The parameters of the learning agent can be changed in Section 4 of the notebook. The parameters for running the simulation and training the agent can be modified in Section 5. The notebook can then be run again. The parameters are described below. During training, a checkpoint named checkpoint13.pth is saved after it achieves a score of greater than 13 averaged over 100 episodes. After all the training is completed (currently set at 5000 episodes), a checkpoint named checkpoint_final.pth is saved.
Run the notebook named Navigation_run_saved.ipynb to read in the save checkpoint for the trained agent to watch it play the game without further learning. The name of the notebook can be changed in section 3 of the notebook. It is currently set up to run the agent through 100 episodes end provide scores and the final average score. The final parameter is the number of episodes to run and can also be changed:
load_and_run_agent(agent, env, 'checkpoint_5000_not_prioritized.pth', 100)
Navigation_SNH.ipynb: Jupyter notebook to train the agent and to save the trained agent as a checkpoint.
Navigation_run_saved.ipynb: Notebook to read in a saved checkpoint and run the agent without additional learning.
model.py: The neural networks
agent.py: The deep Q learning agent (python class Agent)
These parameters and the implementation are discussed more in the file Report.md.
state_size (int): Number of parameters in the environment state
action_size (int): Number of different actions
seed (int): random seed
learning_rate (float): initial learning rate
batch_normalize (boolean): Flag for using batch normalization in the neural network
error_clipping (boolean): Flag for limiting the TD error to between -1 and 1
reward_clipping (boolean): Flag for limiting the reward to between -1 and 1
gradient_clipping (boolean): Flag for clipping the norm of the gradient to 1
target_update_interval (int): Set negative to use soft updating. The number of
learning steps between updating the neural network for fixed Q targets.

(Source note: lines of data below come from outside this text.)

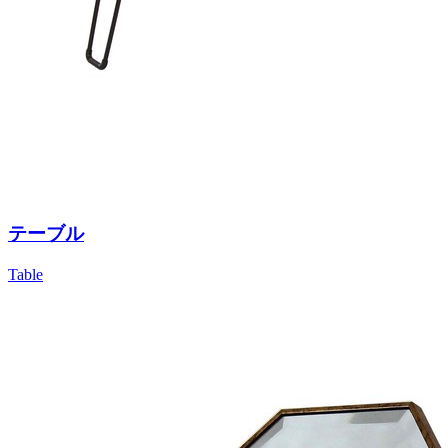
テーブル
Table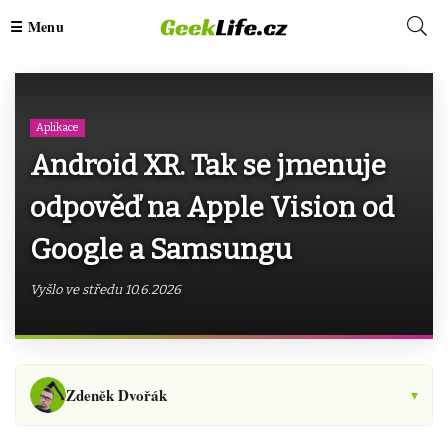
Aplikace
Android XR. Tak se jmenuje
odpověď na Apple Vision od
Google a Samsungu
Vyšlo ve středu 10.6.2026
Zdeněk Dvořák
▾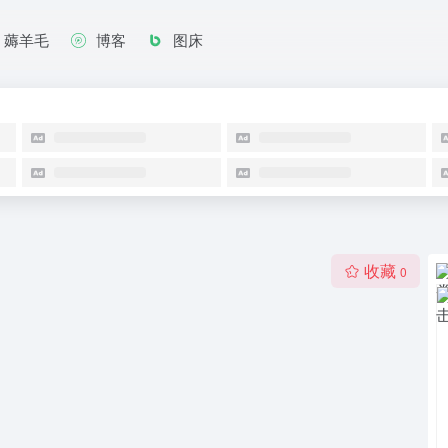
薅羊毛
博客
图床
收藏
0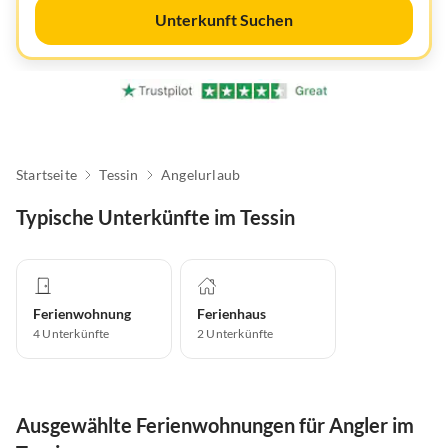
Unterkunft Suchen
Startseite
Tessin
Angelurlaub
Typische Unterkünfte im Tessin
Ferienwohnung
Ferienhaus
4
Unterkünfte
2
Unterkünfte
Ausgewählte Ferienwohnungen für Angler im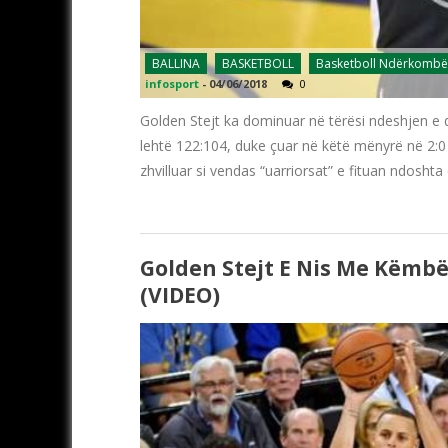
BALLINA
BASKETBOLL
Basketboll Ndërkombë
infosport
-
04/06/2018
0
Golden Stejt ka dominuar në tërësi ndeshjen e dyt
lehtë 122:104, duke çuar në këtë mënyrë në 2:0
zhvilluar si vendas “uarriorsat” e fituan ndosht
Golden Stejt E Nis Me Këmbë
(VIDEO)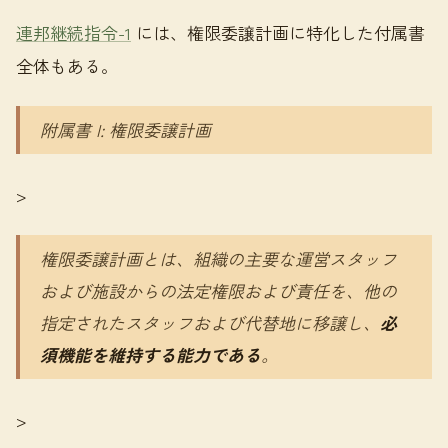
連邦継続指令-1
には、権限委譲計画に特化した付属書
全体もある。
附属書 I: 権限委譲計画
>
権限委譲計画とは、組織の主要な運営スタッフ
および施設からの法定権限および責任を、他の
指定されたスタッフおよび代替地に移譲し、
必
須機能を維持する能力である
。
>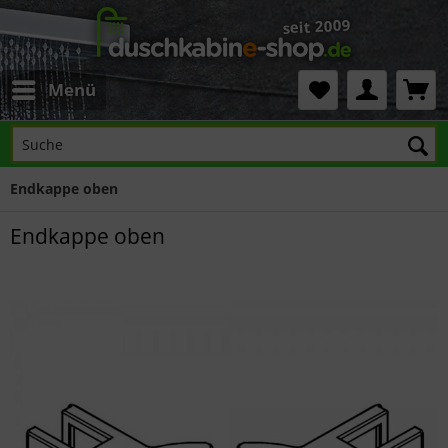
Menü
Endkappe oben
Endkappe oben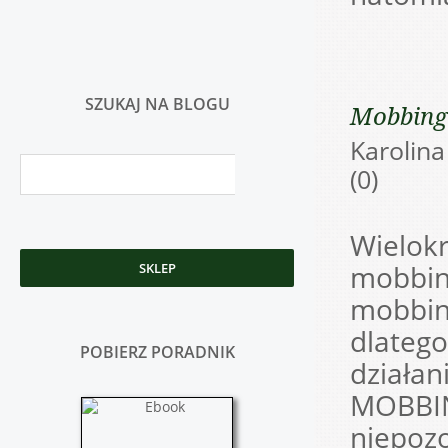
SZUKAJ NA BLOGU
Mobbing 
Karoli
(0)
Wielok
mobbing
SKLEP
mobbing
dlatego
POBIERZ PORADNIK
działan
MOBBIN
niepozo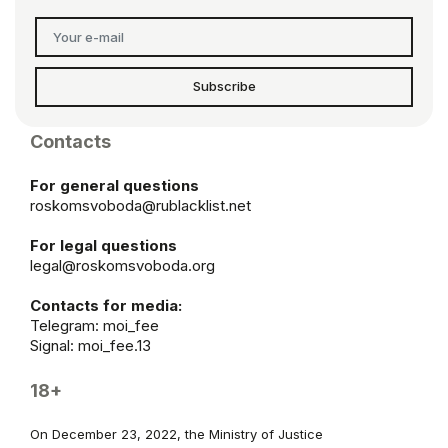
Subscribe
Contacts
For general questions
roskomsvoboda@rublacklist.net
For legal questions
legal@roskomsvoboda.org
Contacts for media:
Telegram:
moi_fee
Signal: moi_fee.13
18+
On December 23, 2022, the Ministry of Justice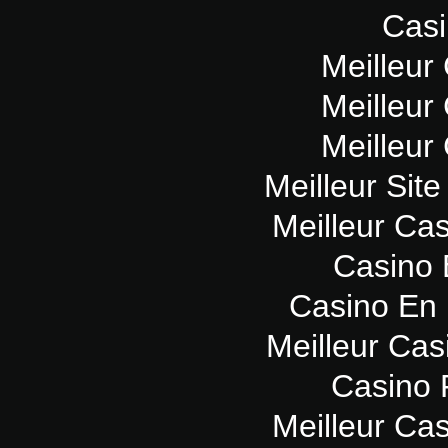
Casi
Meilleur
Meilleur
Meilleur
Meilleur Sit
Meilleur Ca
Casino 
Casino En 
Meilleur Cas
Casino 
Meilleur Ca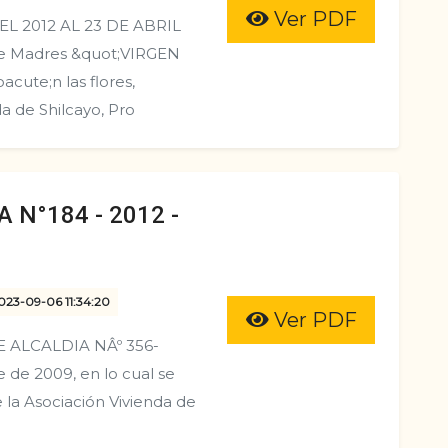
Ver PDF
EL 2012 AL 23 DE ABRIL
 de Madres &quot;VIRGEN
cute;n las flores,
da de Shilcayo, Pro
 N°184 - 2012 -
2023-09-06 11:34:20
Ver PDF
 ALCALDIA NÂº 356-
de 2009, en lo cual se
e la Asociación Vivienda de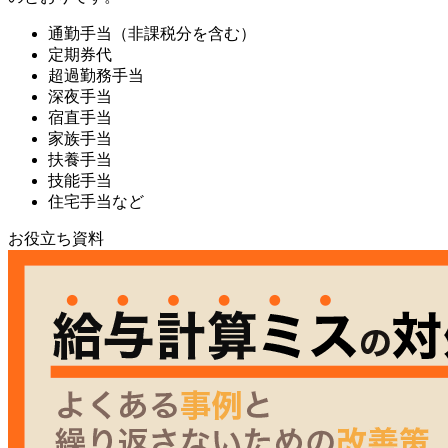
通勤手当（非課税分を含む）
定期券代
超過勤務手当
深夜手当
宿直手当
家族手当
扶養手当
技能手当
住宅手当など
お役立ち資料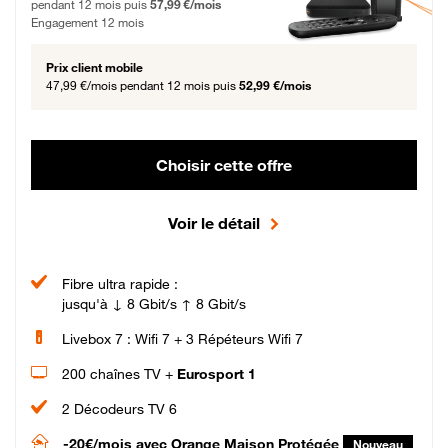
pendant 12 mois puis
57,99 €/mois
Engagement 12 mois
Prix client mobile
47,99 €/mois
pendant 12 mois puis
52,99 €/mois
Choisir cette offre
Voir le détail
Fibre ultra rapide :
jusqu'à ↓ 8 Gbit/s ↑ 8 Gbit/s
Livebox 7 : Wifi 7 + 3 Répéteurs Wifi 7
200 chaînes TV +
Eurosport 1
2 Décodeurs TV 6
-20€/mois
avec Orange Maison Protégée
Nouveau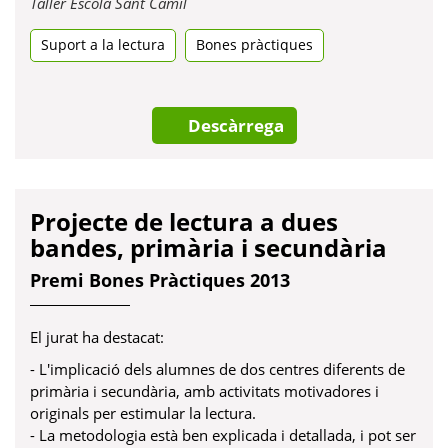
Obre
Taller Escola Sant Camil
en
Suport a la lectura
una
Bones pràctiques
pestanya
nova
Descàrrega
Projecte de lectura a dues
bandes, primària i secundària
Premi Bones Pràctiques 2013
El jurat ha destacat:
- L'implicació dels alumnes de dos centres diferents de
primària i secundària, amb activitats motivadores i
originals per estimular la lectura.
- La metodologia està ben explicada i detallada, i pot ser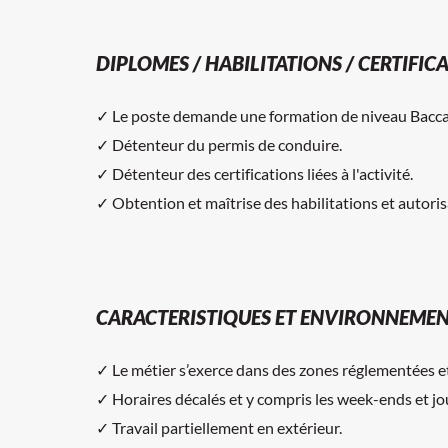
DIPLOMES / HABILITATIONS / CERTIFIC
✓ Le poste demande une formation de niveau Baccala
✓ Détenteur du permis de conduire.
✓ Détenteur des certifications liées à l'activité.
✓ Obtention et maîtrise des habilitations et autoris
CARACTERISTIQUES ET ENVIRONNEMEN
✓ Le métier s’exerce dans des zones réglementées et
✓ Horaires décalés et y compris les week-ends et jou
✓ Travail partiellement en extérieur.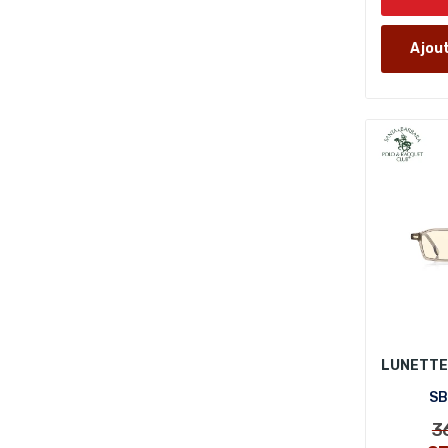
Ajout
SB
3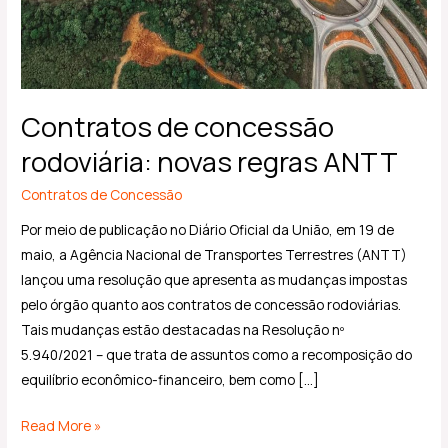
Contratos de concessão
rodoviária: novas regras ANTT
Contratos de Concessão
Por meio de publicação no Diário Oficial da União, em 19 de
maio, a Agência Nacional de Transportes Terrestres (ANTT)
lançou uma resolução que apresenta as mudanças impostas
pelo órgão quanto aos contratos de concessão rodoviárias.
Tais mudanças estão destacadas na Resolução nº
5.940/2021 – que trata de assuntos como a recomposição do
equilíbrio econômico-financeiro, bem como […]
Read More »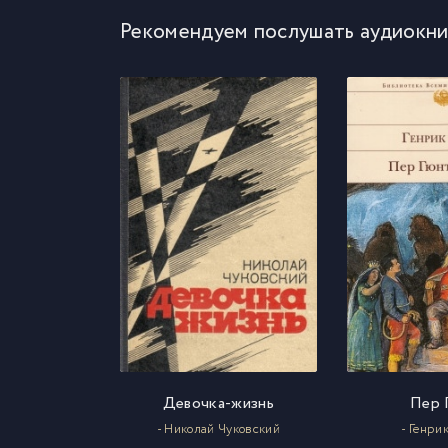
Рекомендуем послушать аудиокни
Девочка-жизнь
Пер 
- Николай Чуковский
- Генри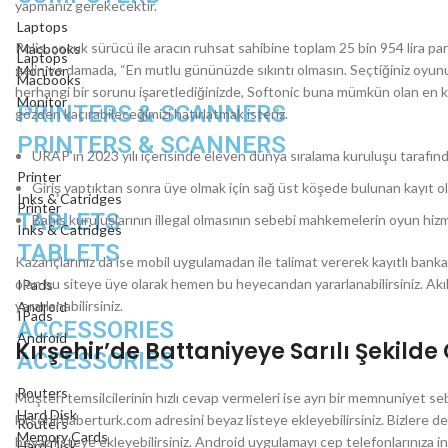
yapmanız gerekecektir.
Laptops
Polis, çocuk sürücü ile aracın ruhsat sahibine toplam 25 bin 954 lira 
Macbooks
Laptops
gelin ve damada, “En mutlu gününüzde sıkıntı olmasın. Seçtiğiniz oyunun
Monitor
Macbooks
herhangi bir sorunu işaretlediğinizde, Softonic buna mümkün olan en kıs
Monitor
PRINTERS & SCANNERS
gözden kaçırabileceğimizi hatırlatmak isteriz.
PRINTERS & SCANNERS
URAP’ın 2023 yılı içerisinde eleven dünya sıralama kuruluşu tarafında
Printer
Giriş yaptıktan sonra üye olmak için sağ üst köşede bulunan kayıt ol 
Inks & Catridges
Printer
TABLETS
Bahis kuruluşlarının illegal olmasının sebebi mahkemelerin oyun hizm
Inks & Catridges
TABLETS
Kazançlarınız da ise mobil uygulamadan ile talimat vererek kayıtlı banka
olan bu siteye üye olarak hemen bu heyecandan yararlanabilirsiniz. Akıl
IPads
yararlanabilirsiniz.
Android
IPads
ACCESSORIES
Android
Kırşehir’de Battaniyeye Sarılı Şekild
ACCESSORIES
Routers
Müşteri temsilcilerinin hızlı cevap vermeleri ise ayrı bir memnuniyet se
Hard Disk
kirsehirhaberturk.com adresini beyaz listeye ekleyebilirsiniz. Bizlere 
Routers
Memory Cards
beyaz listeye ekleyebilirsiniz. Android uygulamayı cep telefonlarınıza 
Hard Disk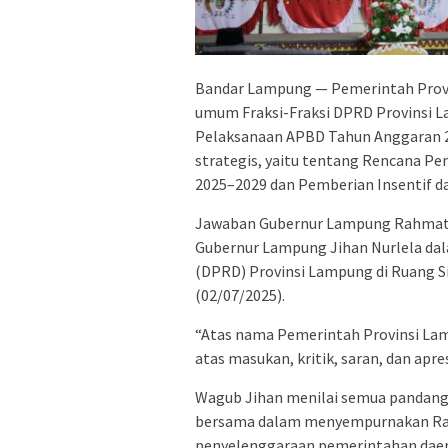
Bandar Lampung — Pemerintah Prov
umum Fraksi-Fraksi DPRD Provinsi
Pelaksanaan APBD Tahun Anggaran 2
strategis, yaitu tentang Rencana 
2025–2029 dan Pemberian Insentif
Jawaban Gubernur Lampung Rahmat M
Gubernur Lampung Jihan Nurlela da
(DPRD) Provinsi Lampung di Ruang S
(02/07/2025).
“Atas nama Pemerintah Provinsi Lam
atas masukan, kritik, saran, dan apresi
Wagub Jihan menilai semua pandang
bersama dalam menyempurnakan Ran
penyelenggaraan pemerintahan daer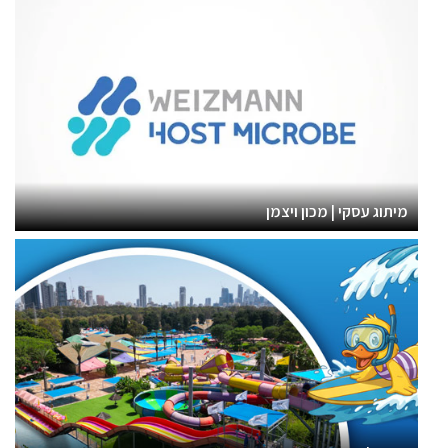
מיתוג עסקי | מכון ויצמן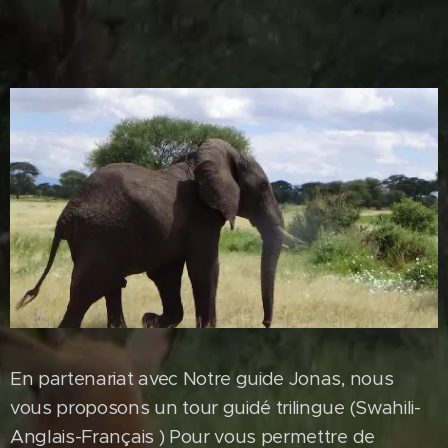
En partenariat avec Notre guide Jonas, nous
vous proposons un tour guidé trilingue (Swahili-
Anglais-Français ) Pour vous permettre de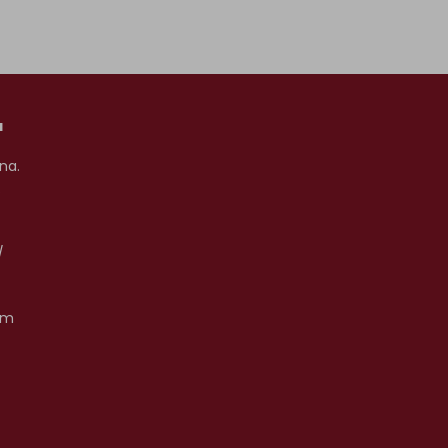
a
na.
s
/
om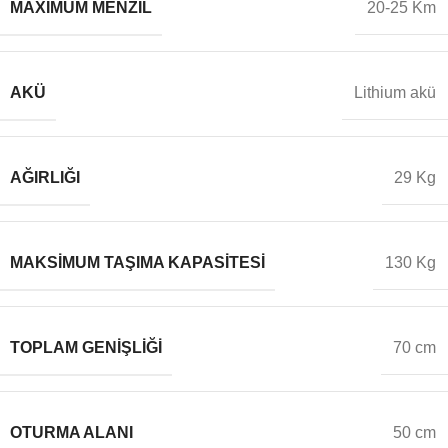
MAXIMUM MENZIL
20-25 Km
AKÜ
Lithium akü
AĞIRLIĞI
29 Kg
MAKSIMUM TAŞIMA KAPASITESI
130 Kg
TOPLAM GENIŞLIĞI
70 cm
OTURMA ALANI
50 cm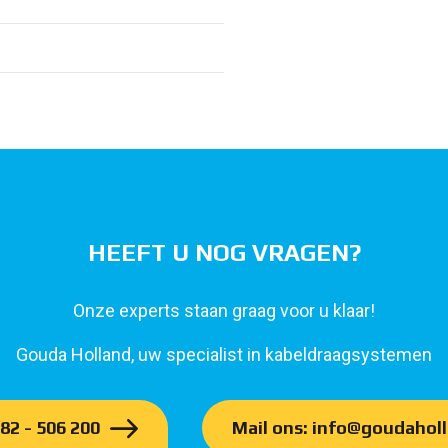
HEEFT U NOG VRAGEN?
Onze experts staan graag voor u klaar!
Gouda Holland, uw specialist in kabeldraagsystemen
182 - 506 200
Mail ons: info@goudaholl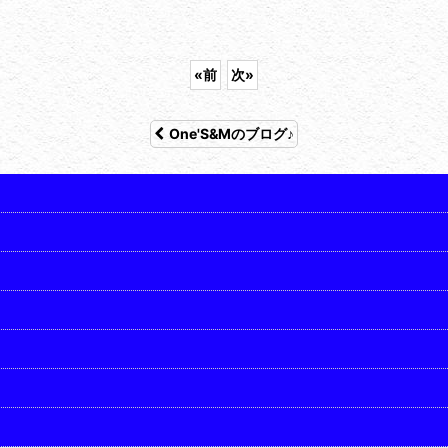
«
前
次
»
One'S&Mのブログ♪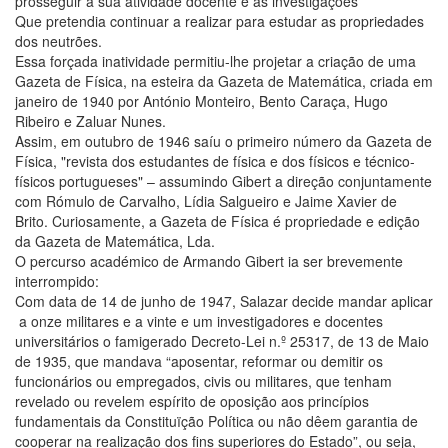
prosseguir a sua atividade docente e as investigações
Que pretendia continuar a realizar para estudar as propriedades
dos neutrões.
Essa forçada inatividade permitiu-lhe projetar a criação de uma
Gazeta de Física, na esteira da Gazeta de Matemática, criada em
janeiro de 1940 por António Monteiro, Bento Caraça, Hugo
Ribeiro e Zaluar Nunes.
Assim, em outubro de 1946 saíu o primeiro número da Gazeta de
Física, "revista dos estudantes de física e dos físicos e técnico-
físicos portugueses" – assumindo Gibert a direção conjuntamente
com Rómulo de Carvalho, Lídia Salgueiro e Jaime Xavier de
Brito. Curiosamente, a Gazeta de Física é propriedade e edição
da Gazeta de Matemática, Lda.
O percurso académico de Armando Gibert ia ser brevemente
interrompido:
Com data de 14 de junho de 1947, Salazar decide mandar aplicar
a onze militares e a vinte e um investigadores e docentes
universitários o famigerado Decreto-Lei n.º 25317, de 13 de Maio
de 1935, que mandava “aposentar, reformar ou demitir os
funcionários ou empregados, civis ou militares, que tenham
revelado ou revelem espírito de oposição aos princípios
fundamentais da Constituïção Política ou não dêem garantia de
cooperar na realização dos fins superiores do Estado”, ou seja,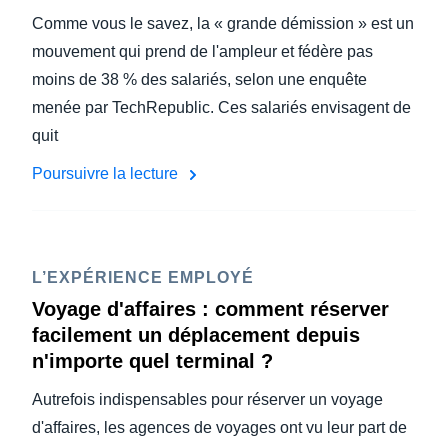
Comme vous le savez, la « grande démission » est un
mouvement qui prend de l'ampleur et fédère pas
moins de 38 % des salariés, selon une enquête
menée par TechRepublic. Ces salariés envisagent de
quit
Poursuivre la lecture
L’EXPÉRIENCE EMPLOYÉ
Voyage d'affaires : comment réserver
facilement un déplacement depuis
n'importe quel terminal ?
Autrefois indispensables pour réserver un voyage
d'affaires, les agences de voyages ont vu leur part de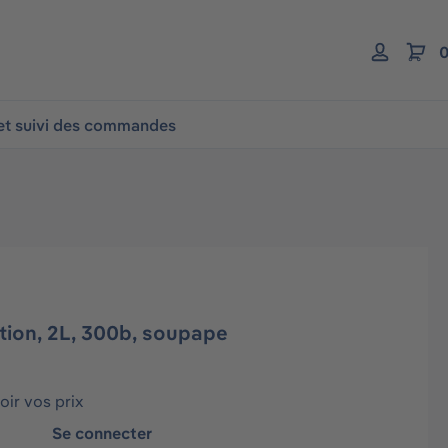
0
 et suivi des commandes
tion, 2L, 300b, soupape
ir vos prix
Se connecter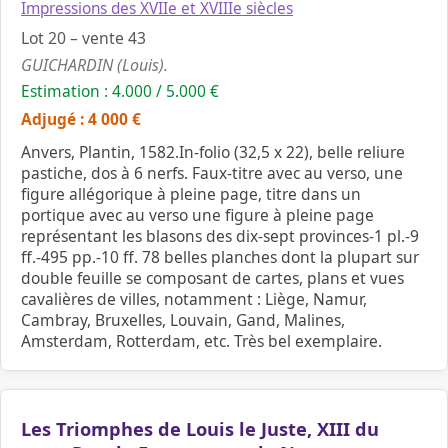
Impressions des XVIIe et XVIIIe siècles
Lot 20 – vente 43
GUICHARDIN (Louis).
Estimation : 4.000 / 5.000 €
Adjugé : 4 000 €
Anvers, Plantin, 1582.In-folio (32,5 x 22), belle reliure
pastiche, dos à 6 nerfs. Faux-titre avec au verso, une
figure allégorique à pleine page, titre dans un
portique avec au verso une figure à pleine page
représentant les blasons des dix-sept provinces-1 pl.-9
ff.-495 pp.-10 ff. 78 belles planches dont la plupart sur
double feuille se composant de cartes, plans et vues
cavalières de villes, notamment : Liège, Namur,
Cambray, Bruxelles, Louvain, Gand, Malines,
Amsterdam, Rotterdam, etc. Très bel exemplaire.
Les Triomphes de Louis le Juste, XIII du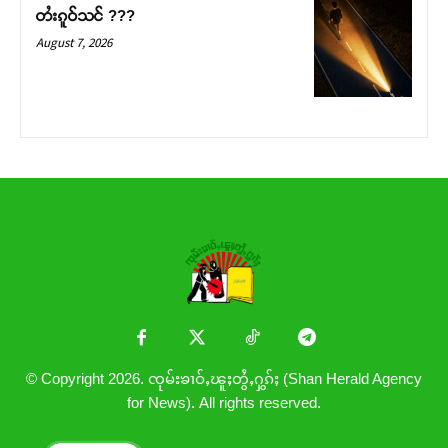
တႆးၵူဝ်သင် ???
August 7, 2026
© Copyright 2026. ၸုမ်းၶၢဝ်ႇၽူႈတွႆႇႁွၵ်ႈ (Shan Herald Agency
for News). All rights reserved.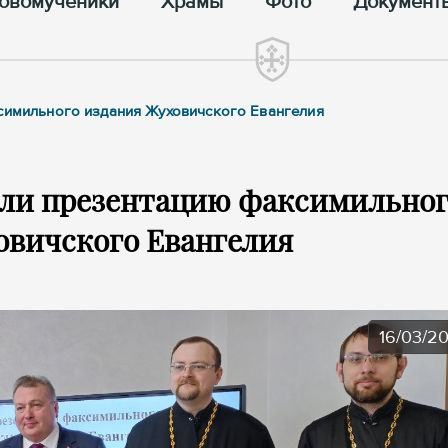
овомученики
Храмы
Фото
Документ
ксимильного издания Жуховичского Евангелия
или презентацию факсимильно
овичского Евангелия
16/03/2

double_dqn (boolean): Flag for using double Q learning
dueling_dqn (boolean): Flag for using dueling Q networks
prioritized_replay (boolean): Flag for using prioritized replay memory sampling
n_episodes (int): Maximum number of training episodes
max_t (int): Maximum number of timesteps per episode
epsilon_initial (float): Initial value of epsilon for epsilon-greedy selection of
an action
epsilon_final (float): Final value of epsilon
epsilon_rate (float): A rate (0.0 to 1.0) for decreasing epsilon for each episode.
Higher is faster decay.
gamma_initial (float): Initial gamma discount factor (0 to 1). Higher values favor
long term over current rewards.
gamma_final (float): Final gamma discount factor (0 to 1).
gammma_rate (float): A rate (0 to 1) for increasing gamma.
beta_initial (float): For prioritized replay. Corrects bias induced by weighted
sampling of stored experiences. The beta parameters have no effect if the agent
unless prioritized experience replay is used.
beta_rate (float): Rate (0 to 1) for increasing beta to 1 as per Schauel et al. https://arxiv.org/abs/1511.05952
tau_initial (float): Initial value for tau, the weighting factor for soft updating
the neural network. The tau parameters have no effect if the agent uses fixed Q
targets instead of soft updating.
tau_final (float): Final value of tau.
tau_rate (float): Rate (0 to 1) for increasing tau each episode.